Date 28 September 2012
Event ESMO Congress 2012
Session Publication Only
Topics Hepatobiliary Cancers
Translational Research
Presenter Chiun Hsu
Authors C. Hsu1, D. Ou2, Y. Cheng3, Y. Lin4, Y. Chang5, K. Yeh6, A. Cheng7
  • 1National Taiwan University Hospital, 10002 - Taipei/TW
  • 2Graduate Institute Of Oncology, National Taiwan University College of Medicine, Taipei/TW
  • 3Gradualte Institute Of Medical Technology, National Taiwan University College of Medicine, Taipei/TW
  • 4Department Of Oncology, National Taiwan University Hospital, 10002 - Taipei/TW
  • 5Oncology, National Taiwan University Hospital, Taipei/TW
  • 6Oncology Dept., National Taiwan University College of Medicine, Taipei/TW
  • 7Internal Medicine, National Taiwan University Hospital, Taipei/TW

Abstract

Background

We have found that sorafenib can inhibit cyclin E1 expression in HCC cells, which is independent of the inhibitory effects of sorafenib on mitogen-activated protein kinase-extracellular signal-regulated kinase/extracellular signal-regulated kinase signaling. The present study sought to clarify the role of cyclin E1 in sorafenib-induced apoptosis in HCC.

Methods

A panel of HCC cell lines, including sorafenib-sensitive (Huh-7, HepG2) and sorafenib-resistant (Hep3B, Huh-7R and HepG2R) HCC cells, was tested. Apoptosis was measured by flow cytometry. Knockdown of cyclin E1 expression were used by RNA-interference. Over-expression of cyclin E1 was done by transient transfection of pCMV6-AC-GFP-CCNE1 vector (RG204289; Origene Technologies). The activity of pertinent signaling pathways, cell cycles-related proteins and expression of apoptosis-related proteins were measured by Western blotting.

Results

Cyclin E1 mRNA and protein expressions were suppressed after sorafenib treatment in sorafenib-sensitive but not in sorafenib-resistant HCC cells.

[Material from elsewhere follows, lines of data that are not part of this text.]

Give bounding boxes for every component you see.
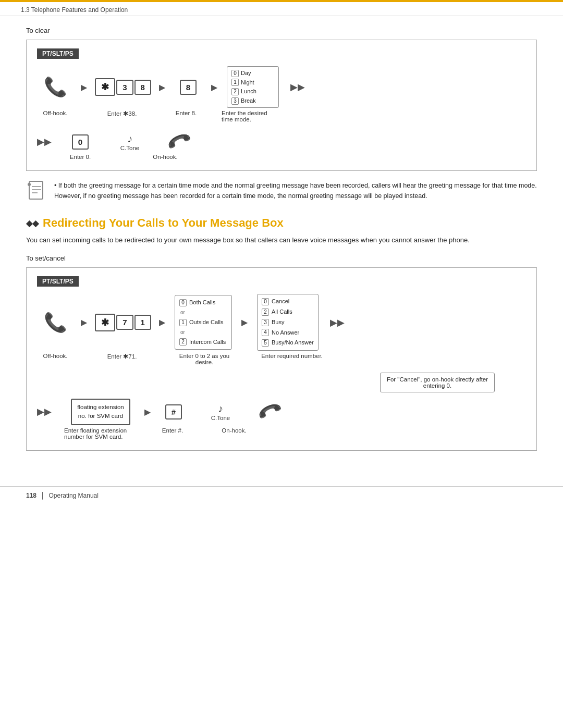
label-enter8: Enter 8. — [170, 110, 202, 116]
page-number: 118 — [26, 492, 36, 499]
arrow7: ▶ — [144, 407, 151, 417]
tm2: 2 — [231, 88, 239, 95]
clear-title: To clear — [26, 27, 537, 34]
tm1: 1 — [231, 79, 239, 86]
page-footer: 118 │ Operating Manual — [0, 486, 563, 504]
label-onhook1: On-hook. — [144, 154, 186, 160]
key-star2: ✱ — [95, 314, 115, 331]
clear-section: To clear PT/SLT/PS 📞 ▶ ✱ 3 8 — [26, 27, 537, 171]
svg-point-4 — [28, 183, 31, 186]
arrow1: ▶ — [81, 82, 87, 92]
req-num-box: 0Cancel 2All Calls 3Busy 4No Answer 5Bus… — [257, 294, 319, 351]
phone-up2-col: 📞 — [37, 312, 74, 334]
tm3: 3 — [231, 97, 239, 105]
key-3: 3 — [116, 80, 133, 95]
header-section: 1.3 Telephone Features and Operation — [0, 2, 563, 16]
label-enter38: Enter ✱38. — [93, 110, 151, 117]
arrow5: ▶ — [159, 317, 165, 327]
label-timemode: Enter the desiredtime mode. — [222, 110, 284, 122]
arrow2: ▶ — [159, 82, 165, 92]
req-num-col: 0Cancel 2All Calls 3Busy 4No Answer 5Bus… — [257, 294, 319, 351]
note-text: • If both the greeting message for a cer… — [54, 180, 537, 201]
label-offhook: Off-hook. — [37, 110, 74, 116]
key-8-col: 8 — [173, 80, 204, 95]
redirect-desc: You can set incoming calls to be redirec… — [26, 235, 537, 246]
key-1: 1 — [134, 315, 151, 330]
label2-enterhash: Enter #. — [157, 427, 188, 434]
key-0: 0 — [72, 134, 89, 150]
redirect-pt-label: PT/SLT/PS — [37, 276, 79, 287]
cancel-note: For "Cancel", go on-hook directly after … — [380, 373, 495, 392]
diamond-icon: ◆◆ — [26, 218, 39, 228]
phone-up2-icon: 📞 — [44, 312, 67, 334]
phone-down2-icon: 📞 — [257, 399, 284, 425]
arrow3: ▶ — [211, 82, 217, 92]
floating-ext-col: floating extension no. for SVM card — [64, 399, 137, 425]
label2-floatext: Enter floating extensionnumber for SVM c… — [64, 427, 137, 440]
arrow6: ▶ — [241, 317, 248, 327]
svg-rect-0 — [29, 181, 43, 199]
note-icon — [26, 180, 47, 205]
dbl-arrow1: ▶▶ — [290, 81, 305, 93]
tm0: 0 — [231, 70, 239, 77]
redirect-diagram-box: PT/SLT/PS 📞 ▶ ✱ 7 1 ▶ — [26, 267, 537, 450]
label2-reqnum: Enter required number. — [258, 353, 326, 359]
clear-diagram-box: PT/SLT/PS 📞 ▶ ✱ 3 8 ▶ — [26, 40, 537, 171]
time-mode-box: 0Day 1Night 2Lunch 3Break — [227, 66, 279, 108]
footer-separator: │ — [41, 492, 45, 499]
note-bullet: • — [54, 182, 58, 189]
phone-down-icon: 📞 — [166, 129, 193, 155]
key-7: 7 — [116, 315, 133, 330]
phone-up-icon: 📞 — [44, 76, 67, 98]
keys-38: ✱ 3 8 — [95, 78, 151, 96]
redirect-heading: ◆◆ Redirecting Your Calls to Your Messag… — [26, 216, 537, 230]
label-enter0: Enter 0. — [62, 154, 99, 160]
ctone2-icon: ♪ — [218, 403, 223, 415]
dbl-arrow4: ▶▶ — [37, 406, 52, 417]
hash-key: # — [165, 404, 182, 419]
note-row: • If both the greeting message for a cer… — [26, 180, 537, 205]
clear-pt-label: PT/SLT/PS — [37, 48, 79, 59]
footer-label: Operating Manual — [49, 492, 99, 499]
floating-ext-key: floating extension no. for SVM card — [71, 399, 130, 425]
keys-71: ✱ 7 1 — [95, 314, 151, 331]
phone-down-col: 📞 — [161, 132, 198, 152]
label2-calltype: Enter 0 to 2 as you desire. — [170, 353, 238, 365]
ctone-icon: ♪ — [127, 133, 132, 145]
label2-onhook: On-hook. — [213, 427, 255, 434]
phone-down2-col: 📞 — [252, 402, 288, 422]
keys-38-col: ✱ 3 8 — [94, 78, 152, 96]
breadcrumb: 1.3 Telephone Features and Operation — [21, 6, 128, 14]
phone-up-col: 📞 — [37, 76, 74, 98]
key-8a: 8 — [134, 80, 151, 95]
label2-enter71: Enter ✱71. — [93, 353, 151, 360]
ctone-col: ♪ C.Tone — [109, 133, 151, 151]
set-cancel-title: To set/cancel — [26, 254, 537, 262]
key-8: 8 — [180, 80, 197, 95]
hash-col: # — [158, 404, 189, 419]
set-cancel-section: To set/cancel PT/SLT/PS 📞 ▶ ✱ 7 1 — [26, 254, 537, 450]
dbl-arrow2: ▶▶ — [37, 136, 52, 147]
label2-offhook: Off-hook. — [37, 353, 74, 359]
call-type-box: 0Both Calls or 1Outside Calls or 2Interc… — [175, 295, 232, 350]
arrow4: ▶ — [81, 317, 87, 327]
time-mode-col: 0Day 1Night 2Lunch 3Break — [227, 66, 279, 108]
ctone2-col: ♪ C.Tone — [200, 403, 241, 421]
keys-71-col: ✱ 7 1 — [94, 314, 152, 331]
key-0-col: 0 — [62, 134, 99, 150]
call-type-col: 0Both Calls or 1Outside Calls or 2Interc… — [175, 295, 232, 350]
key-star: ✱ — [95, 78, 115, 96]
dbl-arrow3: ▶▶ — [330, 317, 345, 328]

The changes in cyclin E2 or cyclin D1 expression after sorafenib treatment were not correlated with sorafenib sensitivity of HCC cells. Knockdown of cyclin E1 expression reversed the resistance of HCC cells to sorafenib in terms of cell growth and apoptosis induction, whereas over-expression of cyclin E1 increased the resistance of HCC cells to sorafenib. Combination of sorafenib and the cyclin-dependent kinase (CDK) inhibitor flavopiridol synergistically inhibited cell growth and induced apoptosis in HCC cells. The synergistic efficacy was associated with suppression of Bcl-XL expression in HCC cells.

Conclusion

Cyclin E1 expression in HCC cells may serve a predictive biomarker for treatment efficacy. Combination of sorafenib and CDK inhibitors may improve the therapeutic efficacy of sorafenib in HCC. (Supported by grants: NSC100-2314-B-002-058-MY3, NSC101-2325-B-002-039, and NHRI-EX101-9911BC)

Disclosure

C. Hsu: Dr Chiun Hsu is a member of the speaker's bureau of Bayer-Schering Pharma.

A. Cheng: Dr Ann-Lii Cheng is a consultant for Sanofi-Aventis Inc.; Pfizer, Bayer Schering Pharma; Bristol-Myers Squibb (Taiwan) Ltd.; Boehringer Ingelheim Taiwan Limited; Novartis Inc.

All other authors have declared no conflicts of interest.